GitHub Copilot Context
How to provide coding guidelines for GitHub Copilot and influence GitHub Copilot suggestions.
In my project, I use naming conventions for models. I have different suffixes for different model types, and I subclass my models from various base classes.
It would be awesome if I could let GitHub Copilot know about my conventions, so it can suggest more accurate code right from the start.
Based on my experience, GitHub Copilot seems to make suggestions by considering the context beyond the current file. The developers of Copilot themselves have confirmed this, although they haven’t explicitly mentioned what exactly is included in this context. Here’s a discussion on this topic: GitHub Copilot Context Discussion.
By way of example, one technique we use today is to look for relevant code in neighbouring files (i.e. tabs open in the code editor). Imagine that you have two files open – one that defines a Class, and another with unit tests for that Class.

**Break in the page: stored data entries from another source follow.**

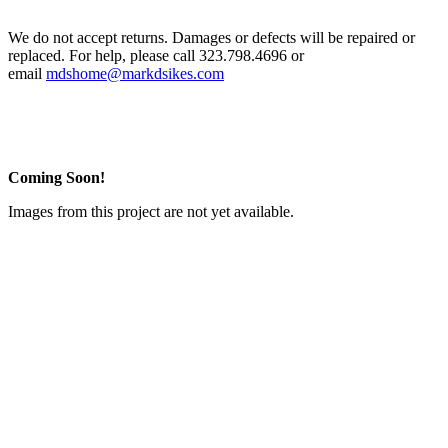
We do not accept returns. Damages or defects will be repaired or
replaced. For help, please call 323.798.4696 or
email
mdshome@markdsikes.com
Coming Soon!
Images from this project are not yet available.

By looking at both files, we have more context into the relevant code, which results in higher-quality suggestions.
So, the idea is to write down the coding guideline suggestions explicitly to see if Copilot can pick them up.

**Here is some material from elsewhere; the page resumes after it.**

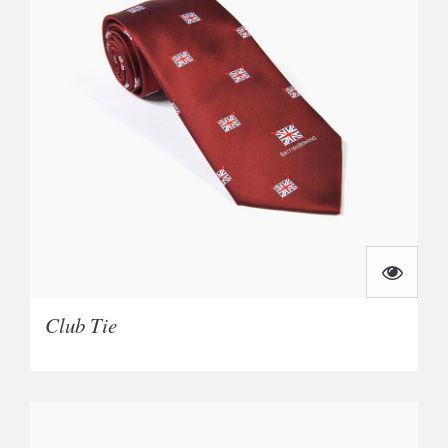
Club Tie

I’ve created some quite detailed guidelines on how to write models for the same entity, but depending on their purpose - upstream, database, or API models. In the instructions, I included an unusual item to add a docstring “ROMAN LOVELY [TYPE] MODEL” as a marker to see if the instructions are taken into account.
Tested version: GitHub Copilot 1.4.5.4049 on PyCharm (19 Dec 2023).
Here’s what I tried, what worked, and what didn’t.
- ❌ Doesn’t work. I tried creating coding guidelines in the markdown file (README.md, guidelines.md, etc.) and opening the file along with the code in a separate tab. Unfortunately, Copilot only uses code as a context.
- ❌ Doesn’t work. Another attempt was creating coding guidelines in the Python file as a string constant and importing that string constant. However, Copilot doesn’t try to parse the code and follow the imports. I guess that would be asking too much.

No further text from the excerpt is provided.